Rain or shine, spring, summer or fall, a walk among the trees does a body good. We stare up at their heights with awe through a winding kaleidoscope of branches and leaves. Many have stood through storms, persevered with development, provided shelter over the years and witnessed the passing decades of our city. Olympia has its share of great trees just waiting for passersby to wonder at their respected age and their stories. Take a walk around Olympia and check out these famous historic trees.
Boundary Street SE and Legion Way
Some trees have one root in the past and one in the present. One particular Garry oak is doing just that. The story goes that as a seedling the oak was brought by saddleback from Steilacoom. It was planted by Dudley (Dud) Story Bradstreet Henry and his wife, Fanny, in 1872 on their homestead, which is now an East Olympia neighborhood. D.S.B. Henry was a second-generation surveyor and civil engineer and son of Anson Henry, who was a friend of Abraham Lincoln. The Henry family came west by wagon train when Dudley was 10 years old. The Garry oak, commonly referred to as the Oregon white oak, perhaps gets its label from the Garry in its Latin name Quercus garryana. First United Methodist Church of Olympia, at the corner of Boundary Street SE and Legion Way, is now the steward of this relic.

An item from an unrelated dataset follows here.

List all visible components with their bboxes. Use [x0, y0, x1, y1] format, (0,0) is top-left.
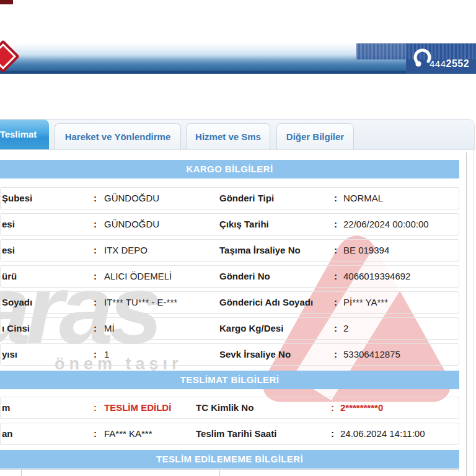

Union Avenue between Jefferson Street SE and Washington Street SE
Another landmark stands in Centennial Park, closer to downtown Olympia. A 131-year-old sequoia is tucked away in this small park on land that previously belonged to Rossell O’Brien, an Irish, Civil War veteran who came to Olympia in 1870. O’Brien is known for having started the custom of standing for the “Star-Spangled Banner.” During a meeting of the Loyal Legion in Tacoma, in October of 1893, O’Brien stood during the national anthem, beginning the long lasting custom.
The Sequoia sempervirens was planted on the O’Brien property around the time Washington reached statehood in 1889 and was determined to be 100 years old near the centennial anniversary of statehood, thus earning the park its name. The sequoia has officially been named the Daniel J. Evans Sequoia to honor one of Washington’s former governor’s environmental protection work. The O’Brien house and those adjacent are no longer present. The park is a portion of the city block along Union Avenue between Jefferson Street SE and Washington Street SE.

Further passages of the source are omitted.